Primary colors in the garden

Over the weekend, I had an opportunity to spend the greater part of a day with my daughter at the Silverton Fine Arts Festival. This was an absolutely delightful way to spend a day – what man wouldn’t be proud walking around a public event with his beautiful daughter attached to his arm? We enjoyed the multi-cultural cuisine, the live music and, of course, the art.

There was one artist whose work we particularly enjoyed. Her paintings were of simple shapes crafted into whimsical animal characters painted in bright, rich, primary colors. I loved the geometry of her designs and the intense colors reminded me of my garden.

The primary colors, Red, Blue and Yellow are found throughout the plant world. I do believe that when most folks begin to think of color in their gardens, they immediately think flowers – which are certainly filled with bright and exciting color. But, as I may have mentioned a time or two in previous posts, that color is really quite short lived in the garden, and entirely absent after the first killing frost of autumn, and does not return again until spring, leaving behind a dreary landscape through the winter months, when our emotional health might benefit most from the uplifting effects of color.

Last time I shared just two plants which add volumes of red color to the garden from spring through fall. Unfortunately, red is difficult to come by naturally in the dead of winter, though some deciduous trees and shrubs do offer bright red stems and twigs of deep purple to bright orange and red.

Primary color plants

Dwarf conifers and other colorful garden plants add emotionally uplifting color to the the garden.

This time, I want to share a beautiful combination of plants which represent the three primary colors. First, for my red selection, and frankly, this is probably more of a deep dark purple than red, but it serves my purposes here beautifully. Berberis thunbergii ‘Concord’ is a dwarf Japanese barberry with deeply rich, dark purple foliage and stems. The amazing color begins in spring as the tiny leaves appear and continues, without fading, through the hot summer months. Finally, in autumn, the red color becomes brighter until leaf drop when tiny red berries are revealed which may persist into winter.

I’ve mentioned many yellow conifers over the nearly five years that I have been sharing my gardening stories on this blog. Within the conifer world, there are a great number of yellow plants available, from low spreading ground covers, to tall narrow pillars of gold, to subtle butter-yellow highlights and even plants that push their new spring growth in bright yellow and then fade to dark green each year. Some of the brightest I mentioned in a recent post, and today I’ll feature Juniperus horizontalis ‘Mother Lode’ because it is simply one of the purest and brightest yellow conifers readily available today and is suitable for growing in most regions of the USA.

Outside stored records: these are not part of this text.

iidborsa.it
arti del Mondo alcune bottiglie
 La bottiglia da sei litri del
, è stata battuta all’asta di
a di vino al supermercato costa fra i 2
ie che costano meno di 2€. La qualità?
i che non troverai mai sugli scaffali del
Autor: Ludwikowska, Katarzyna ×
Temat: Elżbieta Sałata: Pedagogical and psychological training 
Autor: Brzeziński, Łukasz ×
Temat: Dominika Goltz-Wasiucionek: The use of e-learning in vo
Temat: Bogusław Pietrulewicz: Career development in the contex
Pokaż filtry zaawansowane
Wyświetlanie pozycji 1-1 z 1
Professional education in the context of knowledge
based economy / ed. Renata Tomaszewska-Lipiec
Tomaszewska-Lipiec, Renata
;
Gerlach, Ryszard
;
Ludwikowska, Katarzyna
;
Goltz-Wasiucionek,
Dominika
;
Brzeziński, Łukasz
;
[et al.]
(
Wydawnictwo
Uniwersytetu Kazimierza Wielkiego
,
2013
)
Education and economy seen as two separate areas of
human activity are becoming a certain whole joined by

Finally, when I need a go-to blue for garden design, I immediately think Blue Spruce. The first one that tends to come to my mind is Picea pungens ‘Montgomery’ because it is a premium dwarf tree with reliable bright blue color, is much slower growing than its parent species and yet it will grow and fill in space with great blue color and traditional Colorado spruce form, while remaining perfectly scaled for smaller gardens. A maturing 25 to 30 year old tree may reach 10 to 15 feet tall rather than the 25 to 30 feet of its species parent.

When you plant groups of conifers, in combinations of these colors, with assorted shades of green, in a vast assortment of shapes, forms, textures and sizes, you can expect year-round garden interest and pleasure.

Ed-
Conifer Lover

Kick it up… with color!

We had quite a little stretch of sunny and warm weather here in the Pacific Northwest, but for now we have returned to our normal May showers – thankfully, the temperatures have remained mild, so I believe the spring push of new growth will carry on without further delay. We did have almost two full weeks of very pleasant weather which encouraged my conifers (and the large Rhododendrons that border on edge of my property) to push their respective colorful new growth (and flowers in the case of the Rhodo’s).

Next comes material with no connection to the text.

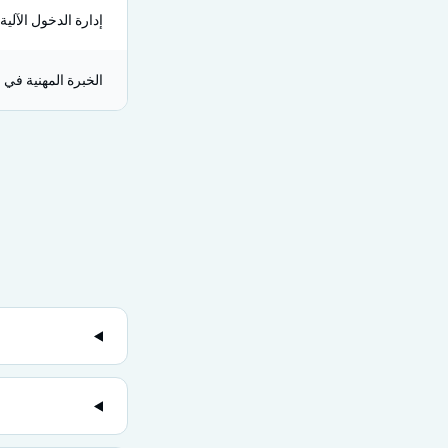
إدارة الدخول الآلية
الخبرة المهنية في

The greens, blues and yellows are all fresher and brighter and cleaner looking as they become covered with a new coat of foliage. I’m not sure how it is, but this time of year, when the clouds fill the sky and the rain flows from a constant drizzle to a scattered light shower to a drenching downpour, all the colors in the conifer garden seem more alive. the blues of my assorted Picea pungens cultivars look vibrant alongside the deep reds of my Japanese maples and complement the intense color of my golden Juniperus and Chamaecyparis cultivars which are all dressed up in their bright yellow new foliage. Even the more common green conifers are brighter and happier looking while clothed in their new spring foliage.

Juniperus horizontalis 'Mother Lode'

Juniperus horizontalis ‘Mother Lode’ is a very low growing, spreading and flowing ground cover which will trail along the ground, over rocks and around hardscape features like a flowing river of gold.

One great feature of many conifers is that they push new growth a few times through the growing season giving waves of fresh new growth all season long. Others put their energy into one big push of new foliage and then slowly harden off through the summer months. Some become brighter or darker as the season progresses, others change color completely, beginning the new season with bright yellow growth that changes to dark green over a period of weeks or months. Right now, on this dark gray, rainy day, the most vibrant color in my garden is coming from three different spreading junipers.

Juniperus horizontalis 'Gold Strike'

Juniperus horizontalis ‘Gold Strike’ has brightly colored, soft textured foliage that mounds and spreads in the garden – a real color spot!

Juniperus horizontalis ‘Mother Lode’ is one of the brightest yellow, fine textured, flat to the ground growing conifers you may find. It has become a favorite in many gardens due to its cold hardiness and amazing, bright yellow foliage through spring and summer. As colder weather arrives during the autumn months, ‘Mother Lode’ will begin to exhibit tones of pink and orange as it remains a colorful feature all winter long.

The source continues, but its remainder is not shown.